We'll look at our RMSE when we ensemble the predictions from random forests (with embeddings) and the neural network. However, before we can take the average of the predictions from random forests and the neural network, we have to make them of the same type. To do so, we have to turn our neural network predictions (a rank-2 tensor) into a rank-1 numpy array. We can apply .squeeze() to remove any unit axis (a vector with only 1 thing in it)
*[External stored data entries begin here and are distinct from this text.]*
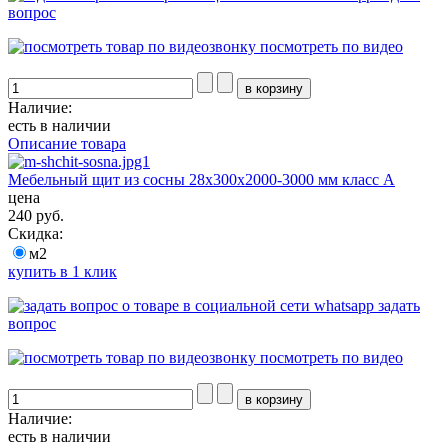
вопрос
посмотреть по видео
Наличие:
есть в наличии
Описание товара
Мебельный щит из сосны 28х300х2000-3000 мм класс А
цена
240 руб.
Скидка:
м2
купить в 1 клик
задать
вопрос
посмотреть по видео
Наличие:
есть в наличии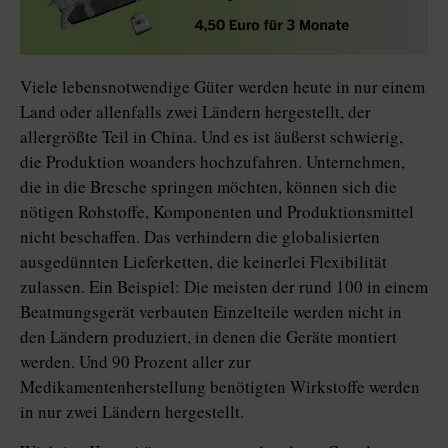
Viele lebensnotwendige Güter werden heute in nur einem
Land oder allenfalls zwei Ländern hergestellt, der
allergrößte Teil in China. Und es ist äußerst schwierig,
die Produktion woanders hochzufahren. Unternehmen,
die in die Bresche springen möchten, können sich die
nötigen Rohstoffe, Komponenten und Produktionsmittel
nicht beschaffen. Das verhindern die globalisierten
ausgedünnten Lieferketten, die keinerlei Flexibilität
zulassen. Ein Beispiel: Die meisten der rund 100 in einem
Be­atmungs­gerät verbauten Einzelteile werden nicht in
den Ländern produziert, in denen die Geräte montiert
werden. Und 90 Prozent aller zur
Medikamentenherstellung benötigten Wirkstoffe werden
in nur zwei Ländern hergestellt.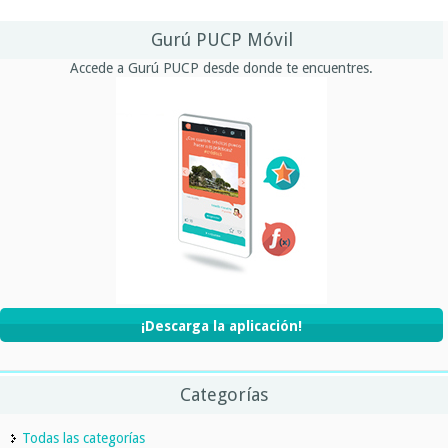
Gurú PUCP Móvil
Accede a Gurú PUCP desde donde te encuentres.
¡Descarga la aplicación!
Categorías
Todas las categorías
rf_preds = m.predict(valid_xs_with_embs)
ens_preds = (to_np(preds.squeeze()) + rf_preds) / 2
r_mse(ens_preds, valid_y)
0.228773

And, we now have an RMSE that's lower than the top leaderboard score of 0.22909, granted we're doing it on the validation set (since we don't have access to the SalePrice of Test.csv):

a = pd.read_csv('Test.csv', low_memory=False)
a.columns, 'SalePrice' in a.columns
(Index(['SalesID', 'MachineID', 'ModelID', 'datasource', 'auctioneerID',
        'YearMade', 'MachineHoursCurrentMeter', 'UsageBand', 'saledate',
        'fiModelDesc', 'fiBaseModel', 'fiSecondaryDesc', 'fiModelSeries',
        'fiModelDescriptor', 'ProductSize', 'fiProductClassDesc', 'state',
        'ProductGroup', 'ProductGroupDesc', 'Drive_System', 'Enclosure',
        'Forks', 'Pad_Type', 'Ride_Control', 'Stick', 'Transmission',
        'Turbocharged', 'Blade_Extension', 'Blade_Width', 'Enclosure_Type',
        'Engine_Horsepower', 'Hydraulics', 'Pushblock', 'Ripper', 'Scarifier',
        'Tip_Control', 'Tire_Size', 'Coupler', 'Coupler_System',
        'Grouser_Tracks', 'Hydraulics_Flow', 'Track_Type',
        'Undercarriage_Pad_Width', 'Stick_Length', 'Thumb', 'Pattern_Changer',
        'Grouser_Type', 'Backhoe_Mounting', 'Blade_Type', 'Travel_Controls',
        'Differential_Type', 'Steering_Controls'],
       dtype='object'), False)

So, we've finally covered tabular data training with decision trees, random forests, neural networks, and random forests with embeddings. We've ensembled the results of the last 2 to get a score that ("technically") beats the top leaderboard score of the Kaggle competition.

Next, we'll be moving onto natural language models. But, I might also try experimenting with another tabular data set.